Rippling confirmed its findings earlier this month. The company’s general counsel sent a letter to three Deel executives that referred to a new Slack channel, and the Deel spy quickly looked for it. Rippling subsequently served a court order to the spy at its office in Dublin, Ireland requiring him to preserve information on his mobile phone.

“Deel’s spy lied to the court-appointed solicitor about the location of his phone, and then locked himself in a bathroom — seemingly in order to delete evidence from his phone — all while the independent solicitor repeatedly warned him not to delete materials from his device and that his non-compliance was breaching a court order with penal endorsement,” Rippling said in Monday’s filing. “The spy responded: ‘I’m willing to take that risk.’ He then fled the premises.”

Rippling hired the person whom it calls the Deel spy for a management role in 2023, as the two companies were becoming more competitive, the filing says. Deel had used Rippling’s software, but Rippling opted to not renew Deel’s contract, according to the legal filing.

The spy repeatedly accessed information about Rippling customers, quotes, sales calls, demos and support requests in internal Slack repositories, according to the filing. He found and downloaded Rippling’s guidance on how to go up against Deel for prospective business, too, the filing says.

Then, in February, a reporter at The Information sent an inquiry to Rippling that included Slack messages from inside Rippling, which the startup concluded were collected by the Deel spy, the filing says. Additionally, email records suggest that the spy met with Deel executives in December, Rippling said in the complaint.

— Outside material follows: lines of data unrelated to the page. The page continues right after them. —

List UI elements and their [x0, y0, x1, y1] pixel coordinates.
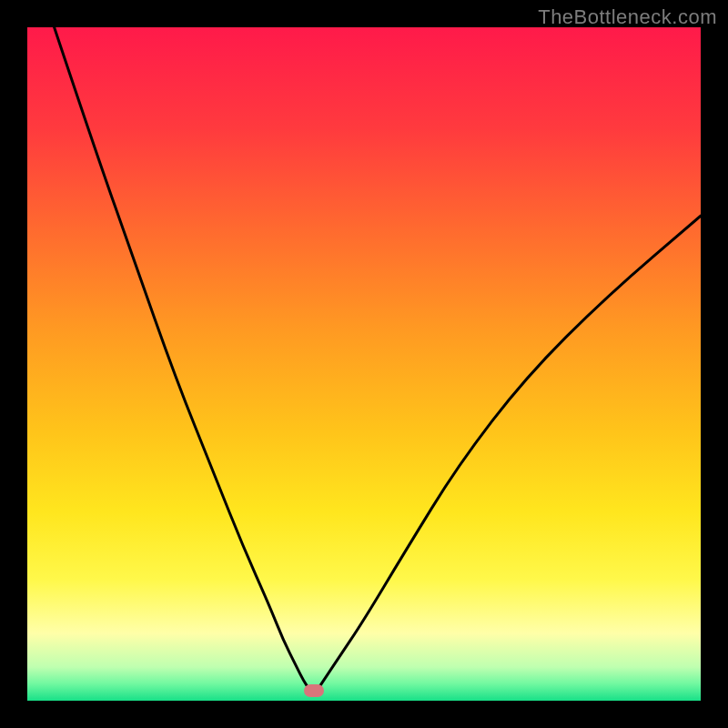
chart-frame: TheBottleneck.com	[0, 0, 728, 728]
plot-area	[27, 27, 701, 701]
optimal-marker	[304, 684, 324, 697]
bottleneck-curve	[27, 27, 701, 701]
watermark-text: TheBottleneck.com	[538, 5, 717, 29]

“We always prefer to win by building the best products and we don’t turn to the legal system lightly,” Parker Conrad, Rippling’s co-founder and CEO, said in a Monday X post. “But we are taking this extraordinary step to send a clear message that this type of misconduct has no place in our industry.”

This isn’t Conrad’s first legal entanglement over data access. In 2015, ADP dropped a defamation lawsuit that claimed his previous HR startup, Zenefits, had obtained information from clients in order to provide them with payment processing services.